Lets be honest, Ive learned a lot of life lessons, moved on to the 500 level Adulting class. I will never settle for a doctor/clinician that I dont connect with. I will always assume that I need to advocate for myself because even the smartest and best intentioned  experts have blindspots. If we, as parents, understand that we are to partner with teachers in our childs academic growth, we are we so comfortable relegating ourselves to the role of child who should be seen and not heard when it comes to our medical decision making? 

 

Of course, the biggest life lesson we (are supposed to) learn is the BIG lesson. Inevitably, anyone who goes through a major upheaval seeks to find a deeper meaning, bigger purpose. I mean, if we dont learn from it then what is the point. At least thats how I frame it in terms of my faith. I know that God is in control and that he is not a God of fear. I dont pretend to know why He allows some of us to go through such disparate amounts of suffering, particularly through cancer. I do know that if I remember those truths and not fight the loss of control, but be mindfully engaged, my perspective is better and my experience of walking the medical journey is better. So maybe thats the big take away: learning to be okay with uncertainty. Except that even those who dutifully do so can have the preverbal rug pulled out from underneath them, as mentioned earlier.

 

Cancer certainly does reignite a lot of dormant relationships.
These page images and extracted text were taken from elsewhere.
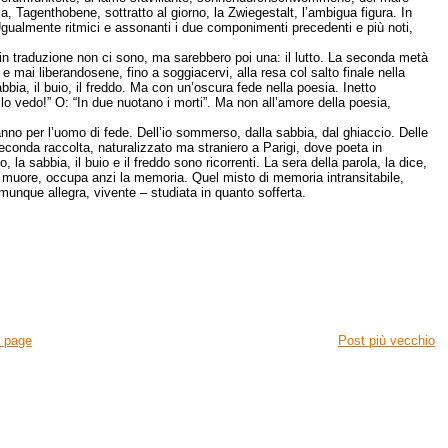
a, Tagenthobene, sottratto al giorno, la Zwiegestalt, l’ambigua figura. In
 Ugualmente ritmici e assonanti i due componimenti precedenti e più noti,
in traduzione non ci sono, ma sarebbero poi una: il lutto. La seconda metà
e mai liberandosene, fino a soggiacervi, alla resa col salto finale nella
abbia, il buio, il freddo. Ma con un’oscura fede nella poesia. Inetto
n lo vedo!” O: “In due nuotano i morti”. Ma non all’amore della poesia,
nno per l’uomo di fede. Dell’io sommerso, dalla sabbia, dal ghiaccio. Delle
seconda raccolta, naturalizzato ma straniero a Parigi, dove poeta in
 sabbia, il buio e il freddo sono ricorrenti. La sera della parola, la dice,
 muore, occupa anzi la memoria. Quel misto di memoria intransitabile,
unque allegra, vivente – studiata in quanto sofferta.
 page
Post più vecchio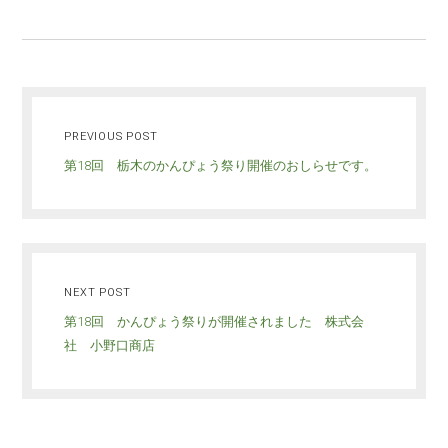
PREVIOUS POST
第18回 栃木のかんぴょう祭り開催のおしらせです。
NEXT POST
第18回 かんぴょう祭りが開催されました 株式会
社 小野口商店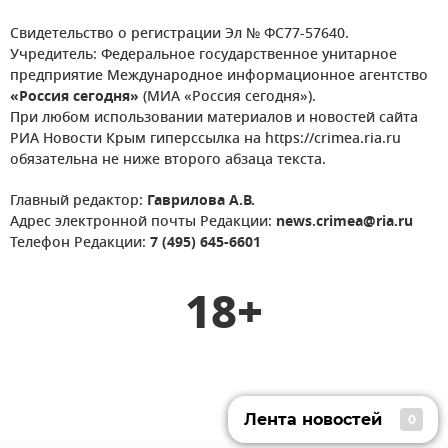
Свидетельство о регистрации Эл № ФС77-57640.
Учредитель: Федеральное государственное унитарное
предприятие Международное информационное агентство
«Россия сегодня»
(МИА «Россия сегодня»).
При любом использовании материалов и новостей сайта
РИА Новости Крым гиперссылка на https://crimea.ria.ru
обязательна не ниже второго абзаца текста.
Главный редактор:
Гаврилова А.В.
Адрес электронной почты Редакции:
news.crimea@ria.ru
Телефон Редакции:
7 (495) 645-6601
18+
Лента новостей
0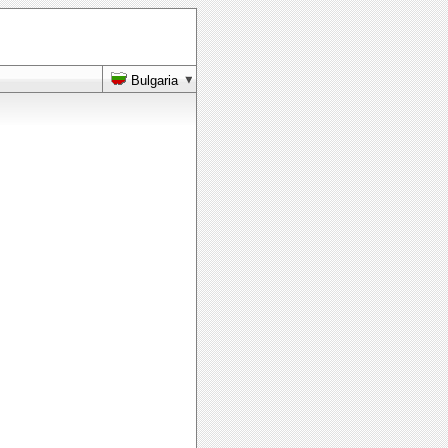
Bulgaria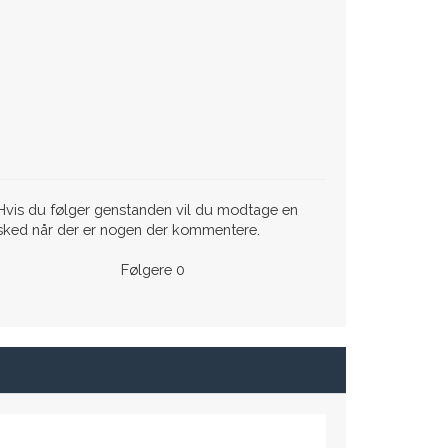
vis du følger genstanden vil du modtage en
sked når der er nogen der kommentere.
Følgere
0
One of the best upsides of this past year has been reconnecting with friends and having lots of wonderful chemo companions. Highly likely that had I not been facing a deadly disease, I wouldve remained complacent. Cancer also taught me how fiercely my family-husband and daughters-love me. Many days it was worse seeing their fear than being the patient. From that perspective I have a lot more control than they do. Cancer certainly makes us all appreciate each other more, we do better at not sweating the little stuff, picking our battles, Except when we dont. What am I supposed to think when, in the midst of cancer, when so many things are topsy turvy, the entrenched patterns that drive us crazy, the arguments that drain us remain remarkably unchanged. What am I to think about this lack of transformation? On those days (or weeks) cancer is demystified and seems like just one more obligation-another part time job to manage. And thats a real disappointment. I dont pretend to have answers for this except that for as much as cancer elevates the ordinary and causes us to re evaluate our lives, it also doesnt fundamentally change our circumstances. Life, relationships, careers, still push their way to the forefront of our attention. There is no magic spell-kids still struggle with their mental health, spouses still cant will their partner to change. Life goes on, with or without cancer, or a stroke (yah, a stroke 2 days Post Op resulting in impaired speech and coordination added more unwanted plot twists). So while cancer creates opportunities for beauty in the midst of destruction, it is not a get out of jail free card. I guess the beauty in that statement is that while I have breath, I will continue to fight on those fronts, too. 

 

My musings on cancer may feel half way finished. I certainly dont know how to go on right now. But as a former 13.1 (right now the goal is a humble 3.1) and not a 26.2 runner, I know there is always the opportunity for more. So perhaps to be continued.